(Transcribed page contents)

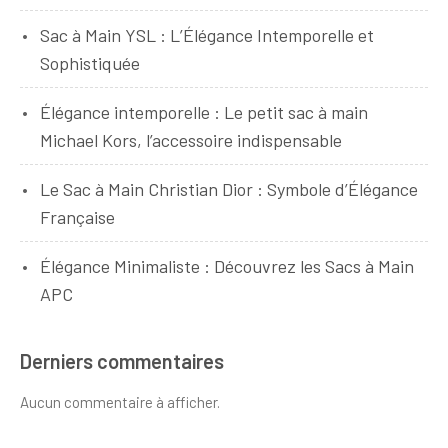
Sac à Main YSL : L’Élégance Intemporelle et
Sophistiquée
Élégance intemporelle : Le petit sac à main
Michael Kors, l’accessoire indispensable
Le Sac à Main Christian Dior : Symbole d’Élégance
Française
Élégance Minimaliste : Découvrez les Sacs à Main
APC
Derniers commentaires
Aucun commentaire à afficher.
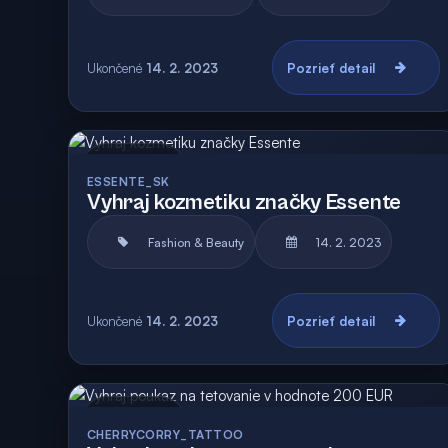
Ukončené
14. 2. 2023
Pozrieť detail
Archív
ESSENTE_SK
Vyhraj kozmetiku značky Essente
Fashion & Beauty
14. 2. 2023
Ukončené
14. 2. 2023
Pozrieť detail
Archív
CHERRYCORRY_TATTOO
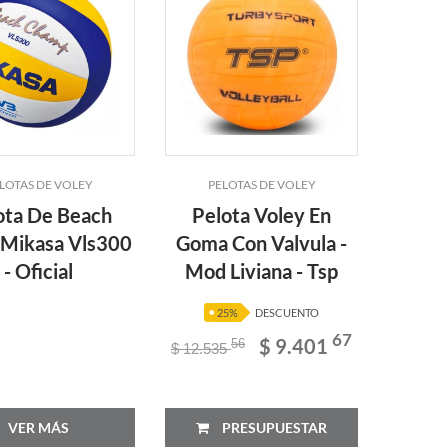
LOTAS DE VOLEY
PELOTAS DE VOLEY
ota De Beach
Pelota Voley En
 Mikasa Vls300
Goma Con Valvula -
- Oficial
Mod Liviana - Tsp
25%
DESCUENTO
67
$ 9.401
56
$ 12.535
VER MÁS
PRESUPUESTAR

Task objective:
Retype the entries word for word. Omit any images.

Answer to this task:
Sac à Main YSL : L’Élégance Intemporelle et
Sophistiquée
Élégance intemporelle : Le petit sac à main
Michael Kors, l’accessoire indispensable
Le Sac à Main Christian Dior : Symbole d’Élégance
Française
Élégance Minimaliste : Découvrez les Sacs à Main
APC
Derniers commentaires
Aucun commentaire à afficher.
Ukončené
14. 2. 2023
Pozrieť detail
Archív
ESSENTE_SK
Vyhraj kozmetiku značky Essente
Fashion & Beauty
14. 2. 2023
Ukončené
14. 2. 2023
Pozrieť detail
Archív
CHERRYCORRY_TATTOO
LOTAS DE VOLEY
PELOTAS DE VOLEY
ota De Beach
Pelota Voley En
 Mikasa Vls300
Goma Con Valvula -
- Oficial
Mod Liviana - Tsp
25%
DESCUENTO
67
$ 9.401
56
$ 12.535
VER MÁS
PRESUPUESTAR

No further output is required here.